Free Vibration of Tapered, Damaged, and Functionally Graded Beams with Elastic Supports: A Chebyshev Collocation Study

This paper presents a comprehensive investigation of the free vibration characteristics of beams with variable cross-sections and elastically restrained boundaries using a high-precision Chebyshev collocation method. The methodology employs Chebyshev–Gauss–Lobatto collocation points with cosine transformation and direct analytical differentiation formulas to reduce the governing differential equations to algebraic eigenvalue problems. Three distinct structural configurations are analyzed: (i) linearly tapered beams with flexible ends representing non-ideal structural connections, (ii) beams with exponentially varying properties and damaged boundaries for structural health monitoring applications, and (iii) functionally graded beams with general elastic constraints relevant to advanced material systems. The implementation utilizes multiprecision arithmetic to ensure numerical stability and reliable eigenvalue separation.
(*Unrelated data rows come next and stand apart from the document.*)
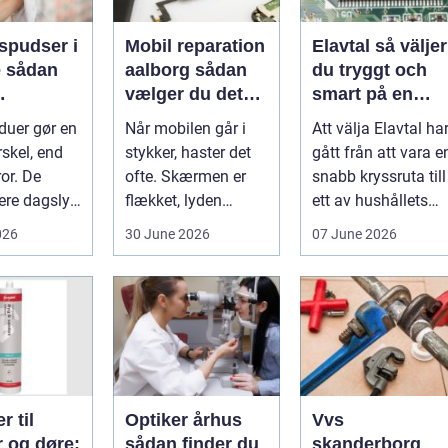
spudser i
Mobil reparation
Elavtal så väljer
an
aalborg sådan
du tryggt och
vælger du det
smart på en
nde rene
rette værksted
rörlig elmarkna
duer gør en
Når mobilen går i
Att välja Elavtal ha
ret rundt
rskel, end
stykker, haster det
gått från att vara e
or. De
ofte. Skærmen er
snabb kryssruta till
ere dagslys
flækket, lyden
ett av hushållets
hjem og
hakker, eller
viktigaste ekonom..
026
30 June 2026
07 June 2026
..
batteriet løber ...
r til
Optiker århus
Vvs
r og døre:
sådan finder du
skanderborg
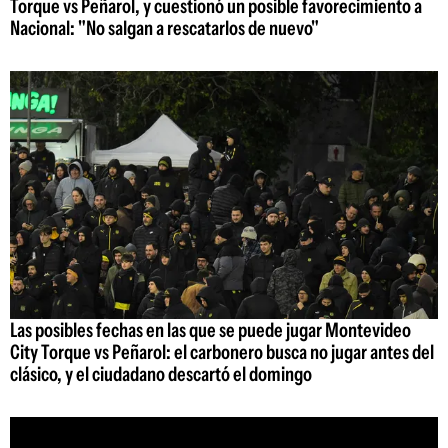
Torque vs Peñarol, y cuestionó un posible favorecimiento a
Nacional: "No salgan a rescatarlos de nuevo"
Las posibles fechas en las que se puede jugar Montevideo
City Torque vs Peñarol: el carbonero busca no jugar antes del
clásico, y el ciudadano descartó el domingo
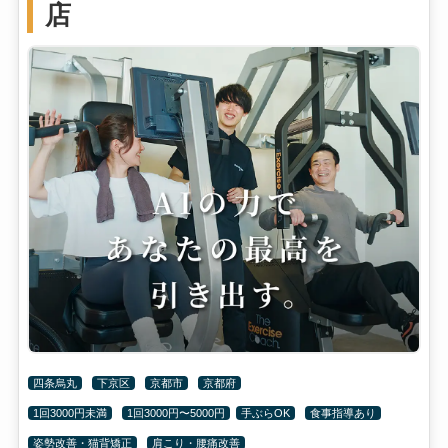
店
四条烏丸
下京区
京都市
京都府
1回3000円未満
1回3000円〜5000円
手ぶらOK
食事指導あり
姿勢改善・猫背矯正
肩こり・腰痛改善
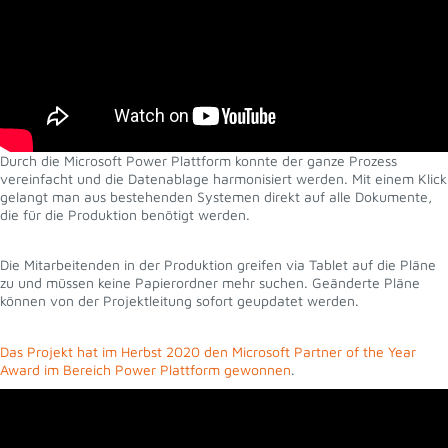
Durch die Microsoft Power Plattform konnte der ganze Prozess
vereinfacht und die Datenablage harmonisiert werden. Mit einem Klick
gelangt man aus bestehenden Systemen direkt auf alle Dokumente,
die für die Produktion benötigt werden.
Die Mitarbeitenden in der Produktion greifen via Tablet auf die Pläne
zu und müssen keine Papierordner mehr suchen. Geänderte Pläne
können von der Projektleitung sofort geupdatet werden.
Das Projekt hat im Herbst 2020 den Microsoft Partner of the Year
Award im Bereich Power Plattform gewonnen
.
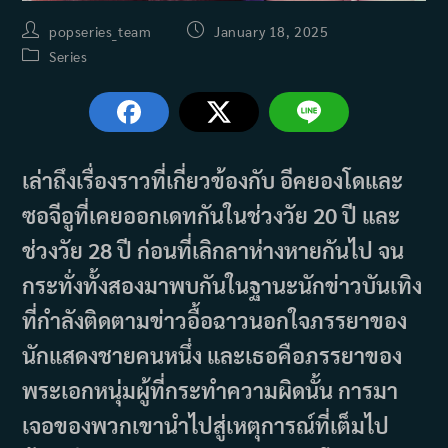
Post
Post
popseries_team
January 18, 2025
author:
published:
Post
Series
category:
เล่าถึงเรื่องราวที่เกี่ยวข้องกับ อีคยองโดและ
ซอจีอูที่เคยออกเดทกันในช่วงวัย 20 ปี และ
ช่วงวัย 28 ปี ก่อนที่เลิกลาห่างหายกันไป จน
กระทั่งทั้งสองมาพบกันในฐานะนักข่าวบันเทิง
ที่กำลังติดตามข่าวอื้อฉาวนอกใจภรรยาของ
นักแสดงชายคนหนึ่ง และเธอคือภรรยาของ
พระเอกหนุ่มผู้ที่กระทำความผิดนั้น การมา
เจอของพวกเขานำไปสู่เหตุการณ์ที่เต็มไป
Extensive validation against three independent analytical and numerical solutions demonstrates exceptional agreement. The method requires only 20–25 collocation points compared to 40–60 nodes typically needed in finite element or differential quadrature methods, while maintaining spectral accuracy. Natural frequencies accurate to six decimal places are presented for various boundary conditions, different taper, varying damage parameters, and different material gradation indices .The results provide valuable benchmark data for structural design optimization, damage detection algorithms, and validation of commercial finite element software.